Omit all pictures and give the records below again exactly as written.
═════ Record excerpts
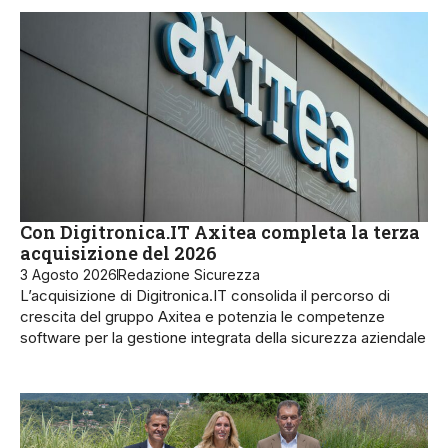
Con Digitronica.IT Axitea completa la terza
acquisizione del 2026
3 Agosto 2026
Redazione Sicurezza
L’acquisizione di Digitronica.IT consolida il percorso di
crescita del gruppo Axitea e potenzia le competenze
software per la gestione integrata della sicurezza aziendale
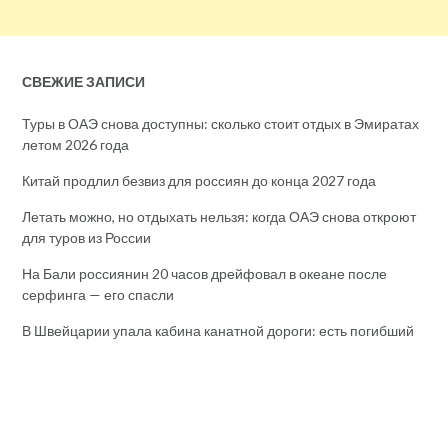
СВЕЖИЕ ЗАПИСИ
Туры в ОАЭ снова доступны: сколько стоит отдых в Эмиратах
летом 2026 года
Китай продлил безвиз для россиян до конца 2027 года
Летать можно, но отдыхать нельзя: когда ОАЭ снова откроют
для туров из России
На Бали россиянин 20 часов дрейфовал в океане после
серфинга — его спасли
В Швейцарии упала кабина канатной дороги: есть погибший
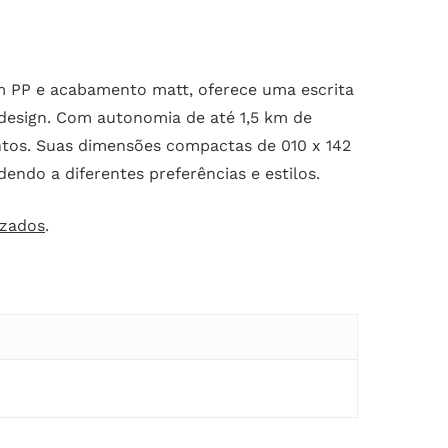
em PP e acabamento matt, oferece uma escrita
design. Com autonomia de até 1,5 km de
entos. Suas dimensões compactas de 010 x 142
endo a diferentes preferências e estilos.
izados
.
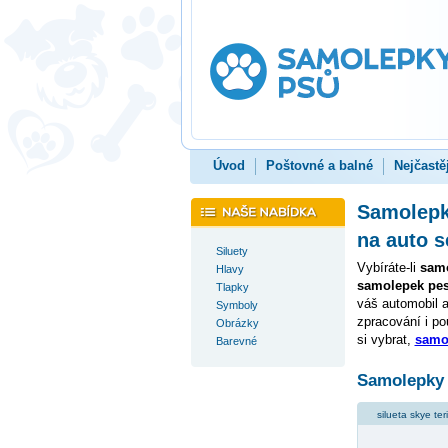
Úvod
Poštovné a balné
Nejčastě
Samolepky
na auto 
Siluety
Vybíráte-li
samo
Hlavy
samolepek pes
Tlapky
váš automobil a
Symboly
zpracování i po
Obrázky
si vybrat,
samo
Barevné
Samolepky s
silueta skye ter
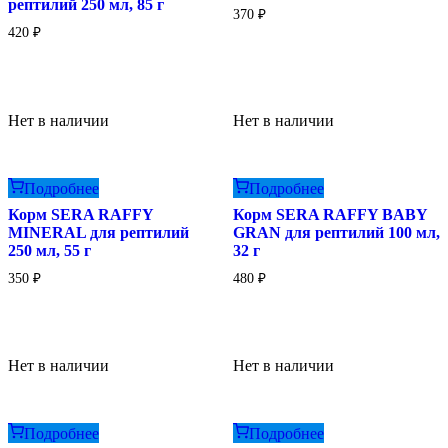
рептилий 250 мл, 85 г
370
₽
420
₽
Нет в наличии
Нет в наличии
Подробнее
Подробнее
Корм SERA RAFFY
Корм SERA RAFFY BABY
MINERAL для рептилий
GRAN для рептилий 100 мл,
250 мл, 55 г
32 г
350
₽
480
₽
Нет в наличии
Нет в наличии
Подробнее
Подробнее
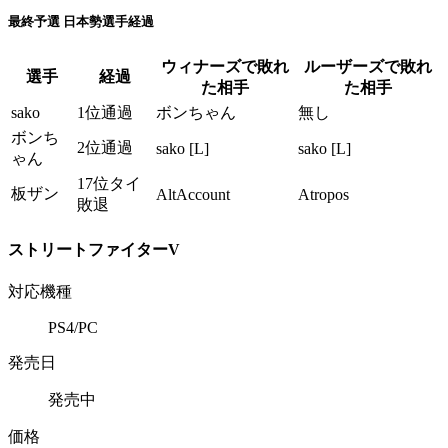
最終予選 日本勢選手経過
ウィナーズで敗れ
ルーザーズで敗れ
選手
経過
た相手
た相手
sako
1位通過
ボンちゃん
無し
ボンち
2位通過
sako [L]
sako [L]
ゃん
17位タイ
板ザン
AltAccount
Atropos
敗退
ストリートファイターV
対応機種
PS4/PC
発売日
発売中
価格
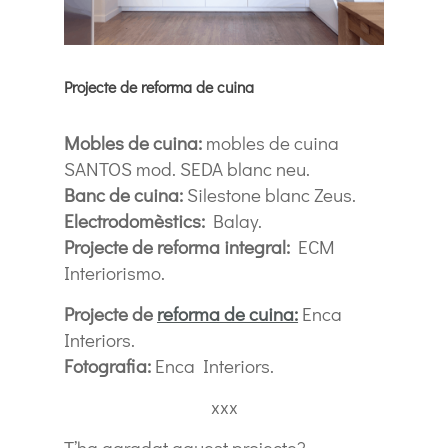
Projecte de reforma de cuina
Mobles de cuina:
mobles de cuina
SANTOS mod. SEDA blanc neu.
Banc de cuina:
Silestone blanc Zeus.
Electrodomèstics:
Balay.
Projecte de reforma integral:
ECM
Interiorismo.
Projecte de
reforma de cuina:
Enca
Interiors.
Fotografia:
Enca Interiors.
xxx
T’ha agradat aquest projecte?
══════════
Answer box:
Con Digitronica.IT Axitea completa la terza
acquisizione del 2026
3 Agosto 2026
Redazione Sicurezza
L’acquisizione di Digitronica.IT consolida il percorso di
crescita del gruppo Axitea e potenzia le competenze
software per la gestione integrata della sicurezza aziendale
СВЕЖИЕ ЗАПИСИ
Туры в ОАЭ снова доступны: сколько стоит отдых в Эмиратах
летом 2026 года
Китай продлил безвиз для россиян до конца 2027 года
Летать можно, но отдыхать нельзя: когда ОАЭ снова откроют
для туров из России
На Бали россиянин 20 часов дрейфовал в океане после
серфинга — его спасли
В Швейцарии упала кабина канатной дороги: есть погибший
em PP e acabamento matt, oferece uma escrita
design. Com autonomia de até 1,5 km de
entos. Suas dimensões compactas de 010 x 142
endo a diferentes preferências e estilos.
izados
.
Úvod
Poštovné a balné
Nejčastě
Samolepky
na auto 
Siluety
Vybíráte-li
samo
Hlavy
samolepek pes
Tlapky
váš automobil a
Symboly
zpracování i po
Obrázky
si vybrat,
samo
Barevné
Samolepky s
silueta skye ter
рептилий 250 мл, 85 г
370
₽
420
₽
Нет в наличии
Нет в наличии
Подробнее
Подробнее
Корм SERA RAFFY
Корм SERA RAFFY BABY
MINERAL для рептилий
GRAN для рептилий 100 мл,
250 мл, 55 г
32 г
350
₽
480
₽
Нет в наличии
Нет в наличии
Подробнее
Подробнее
最終予選 日本勢選手経過
ウィナーズで敗れ
ルーザーズで敗れ
選手
経過
た相手
た相手
sako
1位通過
ボンちゃん
無し
ボンち
2位通過
sako [L]
sako [L]
ゃん
17位タイ
板ザン
AltAccount
Atropos
敗退
ストリートファイターV
対応機種
PS4/PC
発売日
発売中
価格
Projecte de reforma de cuina
Mobles de cuina:
mobles de cuina
SANTOS mod. SEDA blanc neu.
Banc de cuina:
Silestone blanc Zeus.
Electrodomèstics:
Balay.
Projecte de reforma integral:
ECM
Interiorismo.
Projecte de
reforma de cuina:
Enca
Interiors.
Fotografia:
Enca Interiors.
xxx
T’ha agradat aquest projecte?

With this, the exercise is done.